*Task prompt:*
The goal is a clean copy of all the data below, with pictures dropped and everything else retyped exactly.

*Recorded information:*
★ ★ ★ ★ ★

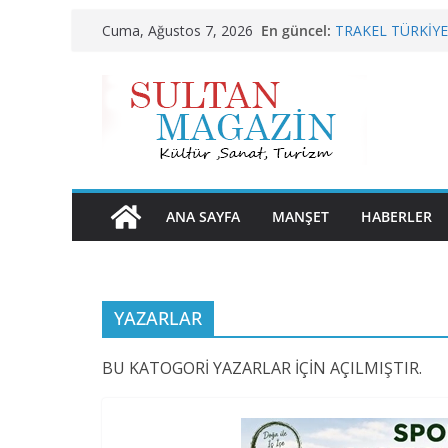
Skip
En güncel:
TRAKEL TÜRKİYE’
Cuma, Ağustos 7, 2026
to
Sporun Gücü, Gas
BU KALP
content
AKGÜL: “BOLU, 
HAK EDİYOR”
24 TEMMUZ’DA 
ANA SAYFA
MANŞET
HABERLER
YAZARLAR
BU KATOGORİ YAZARLAR İÇİN AÇILMIŞTIR.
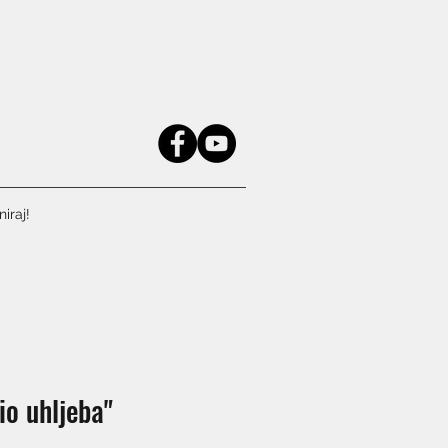
iraj!
io uhljeba"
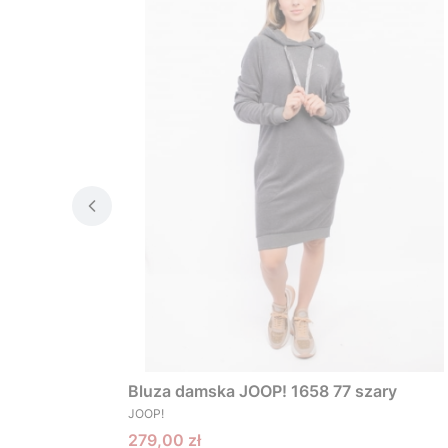
Bluza damska JOOP! 1658 77 szary
PRODUCENT
JOOP!
Cena promocyjna
279,00 zł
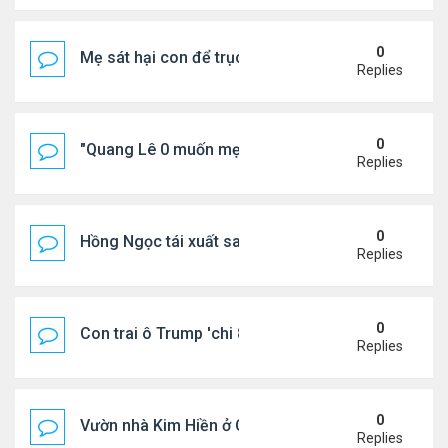
0
Mẹ sát hại con để trục lợi bảo hiểm
Replies
0
"Quang Lê 0 muốn mẹ thua kém người khác"
Replies
0
Hồng Ngọc tái xuất sau nhiều năm ở ẩn
Replies
0
Con trai ô Trump 'chi 8.5 triệu để xóa ràng buộc vớ
Replies
0
Vườn nhà Kim Hiền ở California
Replies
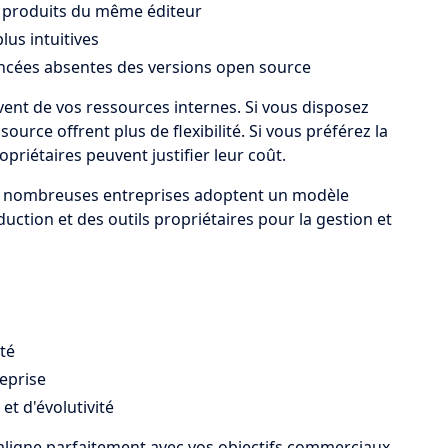
s produits du même éditeur
plus intuitives
ancées absentes des versions open source
nt de vos ressources internes. Si vous disposez
urce offrent plus de flexibilité. Si vous préférez la
opriétaires peuvent justifier leur coût.
e nombreuses entreprises adoptent un modèle
uction et des outils propriétaires pour la gestion et
té
eprise
et d'évolutivité
 s'aligne parfaitement avec vos objectifs commerciaux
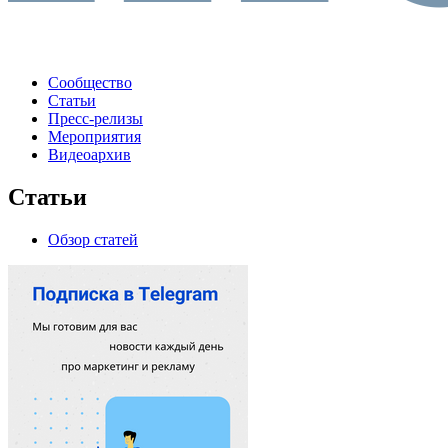
Сообщество
Статьи
Пресс-релизы
Мероприятия
Видеоархив
Статьи
Обзор статей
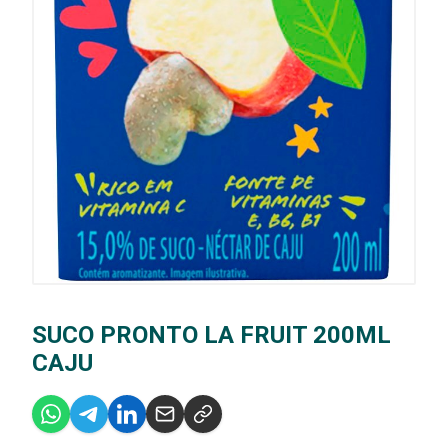
SUCO PRONTO LA FRUIT 200ML
CAJU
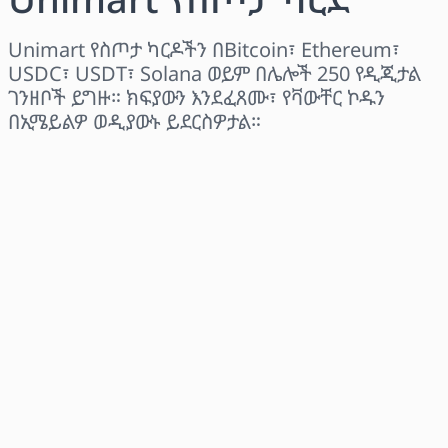
Unimart የስጦታ ካርዶችን በBitcoin፣ Ethereum፣
USDC፣ USDT፣ Solana ወይም በሌሎች 250 የዲጂታል
ገንዘቦች ይግዙ። ክፍያውን እንደፈጸሙ፣ የቫውቸር ኮዱን
በኢሜይልዎ ወዲያውኑ ይደርስዎታል።
ክልል ይምረጡ
መጠን ይምረጡ
የተገመተ ዋጋ
አሁን ይግዙ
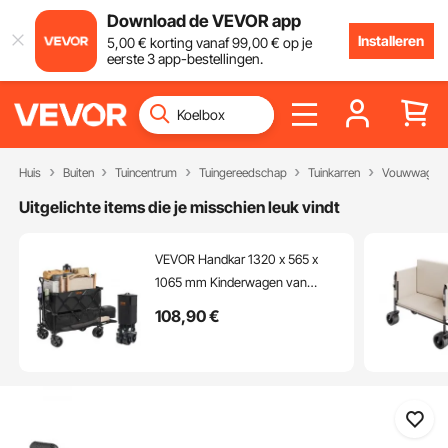
Download de VEVOR app
Installeren
5
,00
€
korting vanaf
99
,00
€
op je
eerste 3 app-bestellingen.
Huis
Buiten
Tuincentrum
Tuingereedschap
Tuinkarren
Vouwwagenk
Uitgelichte items die je misschien leuk vindt
VEVOR Handkar 1320 x 565 x
1065 mm Kinderwagen van
600D Oxford-stof met PVC-
108
,90
€
coating Strandkar waterdicht,
UV-bestendig max.
draagvermogen 204 kg
Transportkar Apparatuurkar
Handkar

★ ★ ★ ★ ★

*Solution to the exercise:*
Skip
En güncel:
TRAKEL TÜRKİYE’
Cuma, Ağustos 7, 2026
to
Sporun Gücü, Gas
BU KALP
content
AKGÜL: “BOLU, 
HAK EDİYOR”
24 TEMMUZ’DA 
ANA SAYFA
MANŞET
HABERLER
YAZARLAR
BU KATOGORİ YAZARLAR İÇİN AÇILMIŞTIR.
iraj!
io uhljeba"
Bluza damska JOOP! 1658 77 szary
PRODUCENT
JOOP!
Cena promocyjna
279,00 zł
0
Mẹ sát hại con để trục lợi bảo hiểm
Replies
0
"Quang Lê 0 muốn mẹ thua kém người khác"
Replies
0
Hồng Ngọc tái xuất sau nhiều năm ở ẩn
Replies
0
Con trai ô Trump 'chi 8.5 triệu để xóa ràng buộc vớ
Replies
0
Vườn nhà Kim Hiền ở California
Replies
s produits du même éditeur
plus intuitives
ancées absentes des versions open source
nt de vos ressources internes. Si vous disposez
urce offrent plus de flexibilité. Si vous préférez la
opriétaires peuvent justifier leur coût.
e nombreuses entreprises adoptent un modèle
uction et des outils propriétaires pour la gestion et
té
eprise
et d'évolutivité
 s'aligne parfaitement avec vos objectifs commerciaux
Сообщество
Статьи
Пресс-релизы
Мероприятия
Видеоархив
Статьи
Обзор статей
SUCO PRONTO LA FRUIT 200ML
CAJU
Unimart የስጦታ ካርዶችን በBitcoin፣ Ethereum፣
USDC፣ USDT፣ Solana ወይም በሌሎች 250 የዲጂታል
ገንዘቦች ይግዙ። ክፍያውን እንደፈጸሙ፣ የቫውቸር ኮዱን
በኢሜይልዎ ወዲያውኑ ይደርስዎታል።
ክልል ይምረጡ
መጠን ይምረጡ
የተገመተ ዋጋ
አሁን ይግዙ
Download de VEVOR app
Installeren
5
,00
€
korting vanaf
99
,00
€
op je
eerste 3 app-bestellingen.
Huis
Buiten
Tuincentrum
Tuingereedschap
Tuinkarren
Vouwwagenk
Uitgelichte items die je misschien leuk vindt
VEVOR Handkar 1320 x 565 x
1065 mm Kinderwagen van
600D Oxford-stof met PVC-
108
,90
€
coating Strandkar waterdicht,
UV-bestendig max.
draagvermogen 204 kg
Transportkar Apparatuurkar
Handkar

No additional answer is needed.